Cardama y la mora: una controversia jurídica que pagaremos todos
Pedro Bordaberry
El asunto vinculado al contrato con el astillero Cardama ha adquirido ribetes más políticos que jurídicos. Conviene, por tanto, examinarlo desde una perspectiva estrictamente legal, prescindiendo de valoraciones partidarias.
Tras revisar el contrato, surgen con claridad dos obligaciones principales:
Cardama se comprometió a construir y entregar dos patrulleras oceánicas.
La República Oriental del Uruguay asumió la obligación de pagar el precio convenido.
Hasta aquí, una relación bilateral clásica.
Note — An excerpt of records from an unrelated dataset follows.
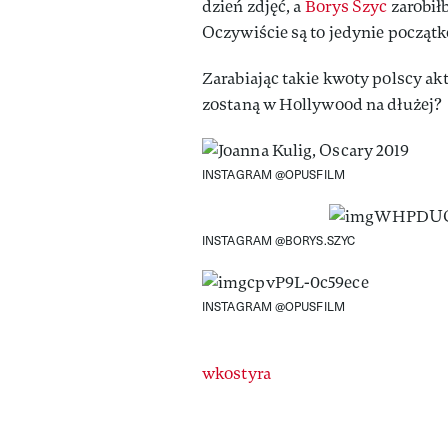
dzień zdjęć, a
Borys Szyc
zarobiłb
Oczywiście są to jedynie począt
Zarabiając takie kwoty polscy akt
zostaną w Hollywood na dłużej?
INSTAGRAM @OPUSFILM
INSTAGRAM @BORYS.SZYC
INSTAGRAM @OPUSFILM
Authors
wkostyra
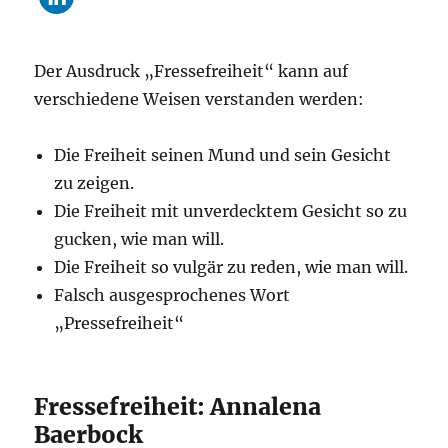
Der Ausdruck „Fressefreiheit“ kann auf
verschiedene Weisen verstanden werden:
Die Freiheit seinen Mund und sein Gesicht
zu zeigen.
Die Freiheit mit unverdecktem Gesicht so zu
gucken, wie man will.
Die Freiheit so vulgär zu reden, wie man will.
Falsch ausgesprochenes Wort
„Pressefreiheit“
Fressefreiheit: Annalena
Baerbock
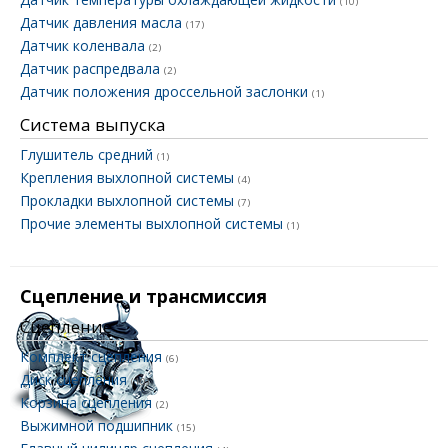
(10)
Датчик давления масла
(17)
Датчик коленвала
(2)
Датчик распредвала
(2)
Датчик положения дроссельной заслонки
(1)
Система выпуска
Глушитель средний
(1)
Крепления выхлопной системы
(4)
Прокладки выхлопной системы
(7)
Прочие элементы выхлопной системы
(1)
Сцепление и трансмиссия
Сцепление
Комплект сцепления
(6)
Диск сцепления
(10)
Корзина сцепления
(2)
Выжимной подшипник
(15)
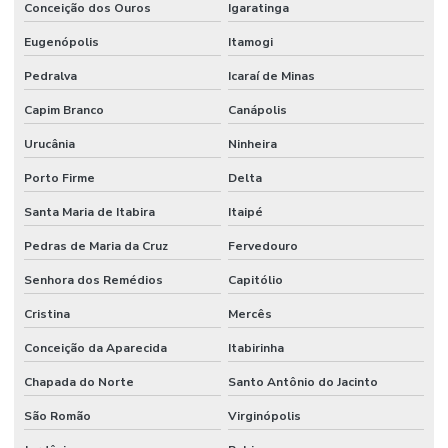
Conceição dos Ouros
Igaratinga
Eugenópolis
Itamogi
Pedralva
Icaraí de Minas
Capim Branco
Canápolis
Urucânia
Ninheira
Porto Firme
Delta
Santa Maria de Itabira
Itaipé
Pedras de Maria da Cruz
Fervedouro
Senhora dos Remédios
Capitólio
Cristina
Mercês
Conceição da Aparecida
Itabirinha
Chapada do Norte
Santo Antônio do Jacinto
São Romão
Virginópolis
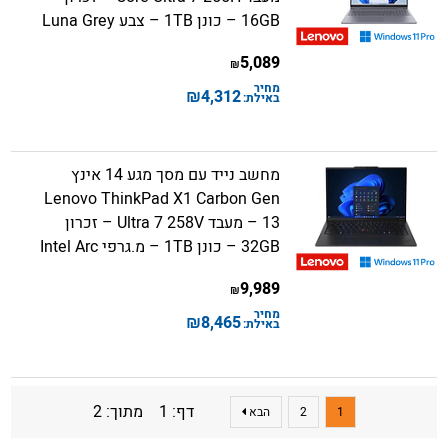
16GB – כונן 1TB – צבע Luna Grey
5,089
₪
מחיר
₪
4,312
באילת:
מחשב נייד עם מסך מגע 14 אינץ
Lenovo ThinkPad X1 Carbon Gen
13 – מעבד Ultra 7 258V – זכרון
32GB – כונן 1TB – מ.גרפי Intel Arc
9,989
₪
מחיר
₪
8,465
באילת:
דף: 1 מתוך: 2
1
2
הבא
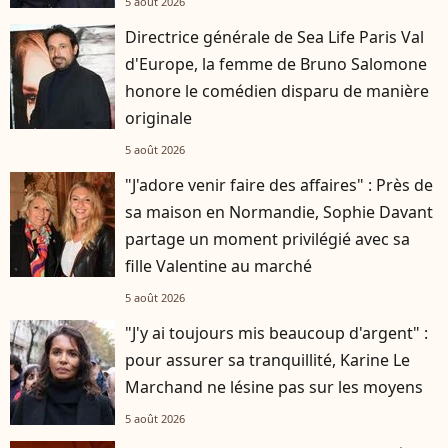
5 août 2026
Directrice générale de Sea Life Paris Val
d'Europe, la femme de Bruno Salomone
honore le comédien disparu de manière
originale
5 août 2026
"J'adore venir faire des affaires" : Près de
sa maison en Normandie, Sophie Davant
partage un moment privilégié avec sa
fille Valentine au marché
5 août 2026
"J'y ai toujours mis beaucoup d'argent" :
pour assurer sa tranquillité, Karine Le
Marchand ne lésine pas sur les moyens
5 août 2026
Sin embargo, el contrato incluye obligaciones accesorias, entre ellas la constitución de dos garantías: una para respaldar el adelanto del pago y otra para asegurar el cumplimiento del contrato.
Un punto crucial —a menudo ignorado en el debate público— es que el contrato comienza a regir solo una vez cumplidas determinadas condiciones, entre ellas la presentación y aceptación de las garantías.
Ese acto jurídico ya ocurrió: Cardama presentó las garantías y el Estado uruguayo las aceptó expresamente. A partir de allí, se efectuaron pagos, se inició la construcción de las embarcaciones y se realizaron inspecciones. En consecuencia, el contrato estaba en plena ejecución.
Posteriormente, una de las garantías venció y, en lugar de exigir su renovación o sustitución, el Estado decidió ejecutarla. Al hacerlo, se encontró con irregularidades: una dirección incorrecta y una entidad emisora en liquidación.
La reacción oficial fue doble:
a) formular una denuncia penal por estafa, y
b) anunciar la rescisión del contrato.
Sobre la denuncia penal, cabe cautela: sin conocer su contenido y fundamentos, no puede formularse una valoración seria. No obstante, si la objeción radica en la aceptación previa de una garantía defectuosa, ello compromete directamente al propio Estado.
Resulta jurídicamente discutible rescindir un contrato alegando la invalidez de una garantía ya aceptada por el propio Estado.
En materia contractual, las obligaciones asumidas por el Estado trascienden los cambios de gobierno: la persona jurídica es la misma. Por ende, la aceptación de la garantía por parte de una administración anterior obliga a las siguientes, salvo prueba de dolo o fraude por parte del contratista.
Si no media mala fe demostrada, invocar el error propio como causal de rescisión vulnera el principio de buena fe contractual. Además, nuestra jurisprudencia es pacífica en cuanto a que un incumplimiento accesorio —como la caducidad o defectuosa constitución de una garantía— no habilita por sí solo a resolver un contrato en ejecución.
El contrato prevé una cláusula de mora automática, pero su redacción es ambigua. Repite que rige para los atrasos del Estado, y solo en una mención secundaria la extiende a ambas partes. La doctrina y la jurisprudencia uruguayas limitan severamente este tipo de cláusulas: solo procede la resolución inmediata cuando el incumplimiento es grave, esencial y contrario a la buena fe. Ninguna de esas condiciones parece configurarse aquí.
El Estado debió, como mínimo, intimar al contratista a sustituir la garantía o subsanar el defecto antes de declarar la rescisión. No hacerlo coloca al país en una posición jurídicamente débil y lo expone a un juicio millonario por daños y perjuicios.
Más grave aún es el desconocimiento del principio general del derecho según el cual “venire contra factum proprium non valet” —no se puede ir contra los propios actos—. Este principio, recogido en el artículo 1291 del Código Civil, deriva del deber de buena fe en la ejecución contractual y fue formulado por Savigny como una regla esencial de coherencia jurídica.
Aceptar una garantía, liberar los pagos y luego desconocerla constituye un acto contradictorio y, por tanto, contrario a la buena fe. Es la negación del propio acto jurídico que habilitó la ejecución del contrato.
Lo ocurrido refleja, más que un error técnico, una falta de prudencia institucional. Se actuó con precipitación —conferencia de prensa, denuncia penal, anuncio de rescisión— sin agotar las vías jurídicas previas. Parece un accionar mas propio de tiempos políticos que de defensa jurídica del interés nacional.
Aquella antigua advertencia, atribuida indistintamente a Napoleón o Fernando VII —“vísteme despacio que estoy apurado”— parece haber sido ignorada.
El resultado previsible es otro litigio internacional largo y costoso, que terminará resolviéndose bajo otro gobierno, con cargo al erario público. Mientras tanto, las responsabilidades se diluirán en el debate político, pero los costos los pagarán los mismos de siempre: los contribuyentes uruguayos.